§ **ACTIVITY**: A single number is wanted: how many lines of the data below include the string "также"?

§ **Transcribed page contents**:
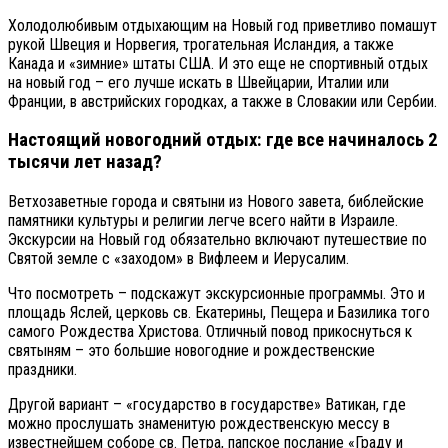
Холодолюбивым отдыхающим на Новый год приветливо помашут
рукой Швеция и Норвегия, трогательная Исландия, а также
Канада и «зимние» штаты США. И это еще не спортивный отдых
на новый год – его лучше искать в Швейцарии, Италии или
Франции, в австрийских городках, а также в Словакии или Сербии.
Настоящий новогодний отдых: где все начиналось 2
тысячи лет назад?
Ветхозаветные города и святыни из Нового завета, библейские
памятники культуры и религии легче всего найти в Израиле.
Экскурсии на Новый год обязательно включают путешествие по
Святой земле с «заходом» в Вифлеем и Иерусалим.
Что посмотреть – подскажут экскурсионные программы. Это и
площадь Яслей, церковь св. Екатерины, Пещера и Базилика того
самого Рождества Христова. Отличный повод прикоснуться к
святыням – это большие новогодние и рождественские
праздники.
Другой вариант – «государство в государстве» Ватикан, где
можно прослушать знаменитую рождественскую мессу в
известнейшем соборе св. Петра, папское послание «Граду и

§ **FINISHED EXERCISE**: 2